• TASK STATEMENT:
Repeat, exactly and alone, every line from the line that contains "Blogbusters" to the end of the entries.

• LISTED RECORDS:

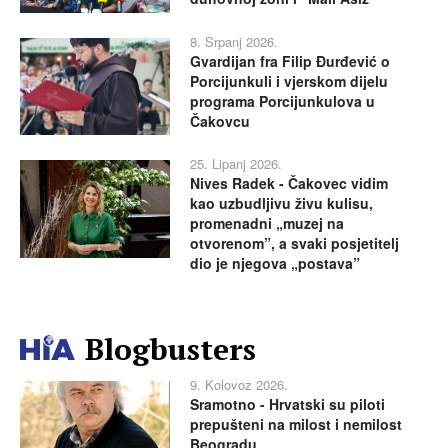
8. Srpanj 2026.
Gvardijan fra Filip Đurđević o
Porcijunkuli i vjerskom dijelu
programa Porcijunkulova u
Čakovcu
25. Lipanj 2026.
Nives Radek - Čakovec vidim
kao uzbudljivu živu kulisu,
promenadni „muzej na
otvorenom”, a svaki posjetitelj
dio je njegova „postava”
Blogbusters
9. Kolovoz 2026.
Sramotno - Hrvatski su piloti
prepušteni na milost i nemilost
Beogradu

• FINAL ANSWER:
Blogbusters
9. Kolovoz 2026.
Sramotno - Hrvatski su piloti
prepušteni na milost i nemilost
Beogradu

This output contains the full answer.